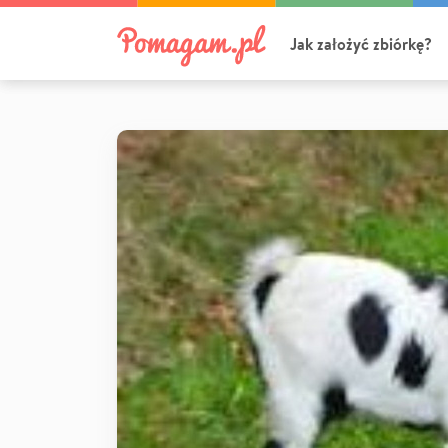
Jak założyć zbiórkę?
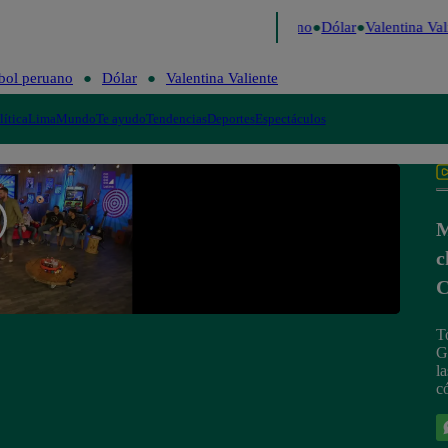
aigo de Risa
Perú Decide 2026
Fútbol peruano
Dólar
Valentina Vali
bol peruano
Dólar
Valentina Valiente
lítica
Lima
Mundo
Te ayudo
Tendencias
Deportes
Espectáculos
M
c
C
T
G
l
c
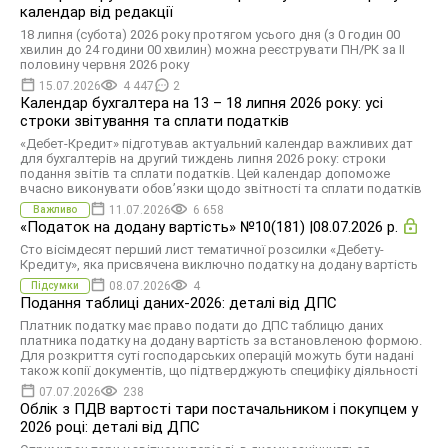
календар від редакції
18 липня (субота) 2026 року протягом усього дня (з 0 годин 00
хвилин до 24 години 00 хвилин) можна реєструвати ПН/РК за ІІ
половину червня 2026 року
15.07.2026
4 447
2
Календар бухгалтера на 13 – 18 липня 2026 року: усі
строки звітування та сплати податків
«Дебет-Кредит» підготував актуальний календар важливих дат
для бухгалтерів на другий тиждень липня 2026 року: строки
подання звітів та сплати податків. Цей календар допоможе
вчасно виконувати обов’язки щодо звітності та сплати податків
11.07.2026
6 658
Важливо
«Податок на додану вартість» №10(181) |08.07.2026 р.
Сто вісімдесят перший лист тематичної розсилки «Дебету-
Кредиту», яка присвячена виключно податку на додану вартість
08.07.2026
4
Підсумки
Подання таблиці даних-2026: деталі від ДПС
Платник податку має право подати до ДПС таблицю даних
платника податку на додану вартість за встановленою формою.
Для розкриття суті господарських операцій можуть бути надані
також копії документів, що підтверджують специфіку діяльності
07.07.2026
238
Облік з ПДВ вартості тари постачальником і покупцем у
2026 році: деталі від ДПС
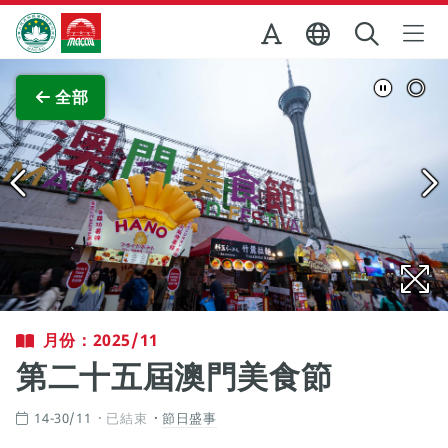
跳至主内容
澳門特別行政區政府旅遊局
查看原圖
全部
月份：2025/11
第二十五屆澳門美食節
14-30/11
已結束
節日盛事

######

- _Requirement_: Within the records, filter for lines that contain the word "строки" and show each one.

- _Answer to this problem_:
строки звітування та сплати податків
для бухгалтерів на другий тиждень липня 2026 року: строки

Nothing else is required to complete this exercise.